Our passwords grant us access to websites and services with varying levels of security requirements. While we can login to certain websites, such as social media or email using a claimed identity, i.e. without actually proving who we are, more secure services, such as banking or government sites, require a verified identity. In these situations, we must prove our identity with an official ID document at the enrollment phase in order to access these services. Service providers have also begun to integrate additional security measures such as multi-factor authentication; meaning combining at least two of the following: something we know (a password), something we own (e.g. our smartphone) and something we are (our biometric data). While it adds another level of security and protects highly sensitive transactions, multi-factor authentication tends to complicate the user experience.
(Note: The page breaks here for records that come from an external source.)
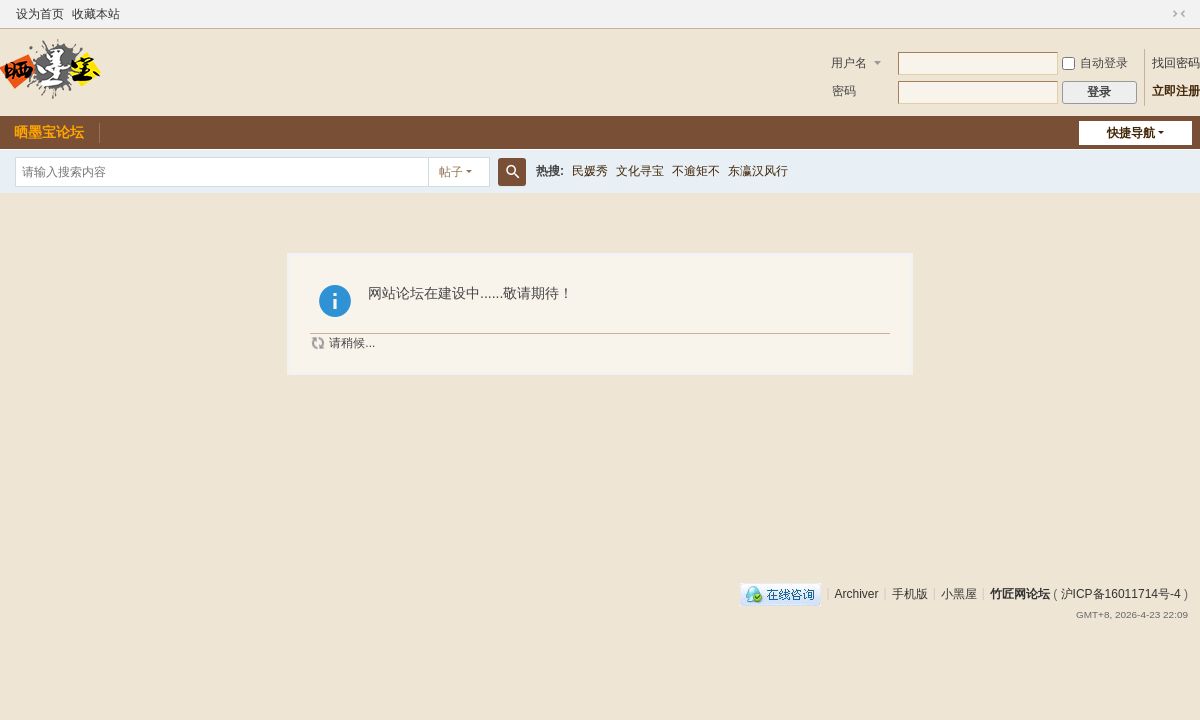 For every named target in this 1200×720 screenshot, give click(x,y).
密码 (844, 91)
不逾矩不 (696, 171)
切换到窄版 (1179, 14)
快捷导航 (1131, 133)
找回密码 (1176, 63)
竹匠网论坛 (1020, 593)
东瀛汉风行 (758, 171)
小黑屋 (959, 593)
Instead of being the ultimate secret that protects us, passwords have become a hassle and often are no longer sufficient. Governments, first and foremost, need to assure citizens that their identities are highly protected against fraud. Biometrics is the best way to combine high security and a seamless user experience.
Conveniently secure or securely convenient?
Security and convenience are crucial in public and private sectors alike; however prioritizing the two can vary. Governments, first and foremost, need to assure citizens that their identities are highly protected against fraud. So, while they are willing to boost the convenience factor by digitizing services, security remains of utmost importance. For banks, e-merchants and mobile operators, a seamless experience that facilitates access to services and transactions is critical. Cumbersome security measures yield high abandonment rates, which can negatively impact business.
In both these spheres, biometrics is the best way to combine high security and a seamless user experience. We’ve already seen it create a virtuous cycle in the early days of smartphones. When users grew tired of unlocking their phones with a PIN code, many chose to leave their devices – and data – unprotected. Convenience was the key to changing user habits. With the massive adoption of fingerprint scans, users began protecting their device, and themselves, once again.
In banking and e-commerce sectors, the combination of biometrics with risked-based authentication techniques creates an even smoother experience. In this scenario, users are asked to prove their identity only when the transaction presents a real risk – for instance, an unusual delivery address or a particularly expensive purchase. In this case, what a more natural way to prove who they are than a quick selfie on their smartphone?
Advancements in Deep Learning and Artificial Intelligence (AI) algorithms can push the needle even further in the years to come. The mobile industry, for example, is investigating ways to make the authentication process even more invisible with context-based authentication. With explicit user consent, a service provider could for instance confirm a user’s identity by analyzing their location and the unique way they swipe their smartphones – requiring zero additional effort on the part of users.
Unsafe habits render our passwords useless and convenience is the key to changing user habits. We’ve already seen the use of biometrics create a virtuous cycle in the early days of smartphones with the massive adoption of fingerprint scans. In the foreseeable future, Advancements in Deep Learning and Artificial Intelligence will create a safer and password-free digital world.
Towards a password-free world?
In the foreseeable future, passwords will still exist for specific scenarios such as account recovery operations; however their use will become significantly less common. In the coming years, as more devices integrate biometric and AI technologies, we could find ourselves in a (nearly) password-free world where your PC recognizes you (and only you) when you sit at your desk and where phishing threats are long forgotten. At IDEMIA, we invest in biometrics and AI to create highly secure and frictionless authentication solutions for the public and private sectors for a safer and password-free digital world.